======== Records
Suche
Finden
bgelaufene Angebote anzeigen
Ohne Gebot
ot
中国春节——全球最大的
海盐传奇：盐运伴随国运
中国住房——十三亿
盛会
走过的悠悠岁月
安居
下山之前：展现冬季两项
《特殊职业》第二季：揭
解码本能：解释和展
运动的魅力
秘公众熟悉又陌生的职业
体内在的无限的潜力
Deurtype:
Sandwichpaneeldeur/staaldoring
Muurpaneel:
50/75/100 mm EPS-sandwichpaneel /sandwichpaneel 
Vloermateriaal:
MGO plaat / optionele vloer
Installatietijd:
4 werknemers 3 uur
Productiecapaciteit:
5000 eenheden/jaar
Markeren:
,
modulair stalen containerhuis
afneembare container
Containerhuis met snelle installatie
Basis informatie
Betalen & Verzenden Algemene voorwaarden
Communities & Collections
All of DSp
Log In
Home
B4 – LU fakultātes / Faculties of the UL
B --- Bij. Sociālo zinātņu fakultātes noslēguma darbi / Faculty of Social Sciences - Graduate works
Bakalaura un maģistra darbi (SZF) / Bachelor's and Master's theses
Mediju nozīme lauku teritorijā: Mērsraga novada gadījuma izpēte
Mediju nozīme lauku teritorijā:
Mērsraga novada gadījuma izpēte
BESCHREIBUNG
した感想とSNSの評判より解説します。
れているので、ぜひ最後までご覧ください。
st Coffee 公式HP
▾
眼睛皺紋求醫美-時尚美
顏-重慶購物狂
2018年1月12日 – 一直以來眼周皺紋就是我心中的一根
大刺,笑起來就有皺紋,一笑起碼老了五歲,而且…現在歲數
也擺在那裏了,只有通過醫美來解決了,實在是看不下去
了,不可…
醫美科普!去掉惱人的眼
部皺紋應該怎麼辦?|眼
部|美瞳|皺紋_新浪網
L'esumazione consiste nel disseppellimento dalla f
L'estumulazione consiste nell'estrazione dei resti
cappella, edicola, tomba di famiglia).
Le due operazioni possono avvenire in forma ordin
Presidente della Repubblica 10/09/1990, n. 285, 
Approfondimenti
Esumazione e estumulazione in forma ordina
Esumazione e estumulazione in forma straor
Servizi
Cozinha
================
An exact restatement of the data is required.

**Solved problem**
Suche
Finden
bgelaufene Angebote anzeigen
Ohne Gebot
ot
中国春节——全球最大的
海盐传奇：盐运伴随国运
中国住房——十三亿
盛会
走过的悠悠岁月
安居
下山之前：展现冬季两项
《特殊职业》第二季：揭
解码本能：解释和展
运动的魅力
秘公众熟悉又陌生的职业
体内在的无限的潜力
Deurtype:
Sandwichpaneeldeur/staaldoring
Muurpaneel:
50/75/100 mm EPS-sandwichpaneel /sandwichpaneel 
Vloermateriaal:
MGO plaat / optionele vloer
Installatietijd:
4 werknemers 3 uur
Productiecapaciteit:
5000 eenheden/jaar
Markeren:
,
modulair stalen containerhuis
afneembare container
Containerhuis met snelle installatie
Basis informatie
Betalen & Verzenden Algemene voorwaarden
Communities & Collections
All of DSp
Log In
Home
B4 – LU fakultātes / Faculties of the UL
B --- Bij. Sociālo zinātņu fakultātes noslēguma darbi / Faculty of Social Sciences - Graduate works
Bakalaura un maģistra darbi (SZF) / Bachelor's and Master's theses
Mediju nozīme lauku teritorijā: Mērsraga novada gadījuma izpēte
Mediju nozīme lauku teritorijā:
Mērsraga novada gadījuma izpēte
BESCHREIBUNG
した感想とSNSの評判より解説します。
れているので、ぜひ最後までご覧ください。
st Coffee 公式HP
▾
眼睛皺紋求醫美-時尚美
顏-重慶購物狂
2018年1月12日 – 一直以來眼周皺紋就是我心中的一根
大刺,笑起來就有皺紋,一笑起碼老了五歲,而且…現在歲數
也擺在那裏了,只有通過醫美來解決了,實在是看不下去
了,不可…
醫美科普!去掉惱人的眼
部皺紋應該怎麼辦?|眼
部|美瞳|皺紋_新浪網
L'esumazione consiste nel disseppellimento dalla f
L'estumulazione consiste nell'estrazione dei resti
cappella, edicola, tomba di famiglia).
Le due operazioni possono avvenire in forma ordin
Presidente della Repubblica 10/09/1990, n. 285, 
Approfondimenti
Esumazione e estumulazione in forma ordina
Esumazione e estumulazione in forma straor
Servizi
Cozinha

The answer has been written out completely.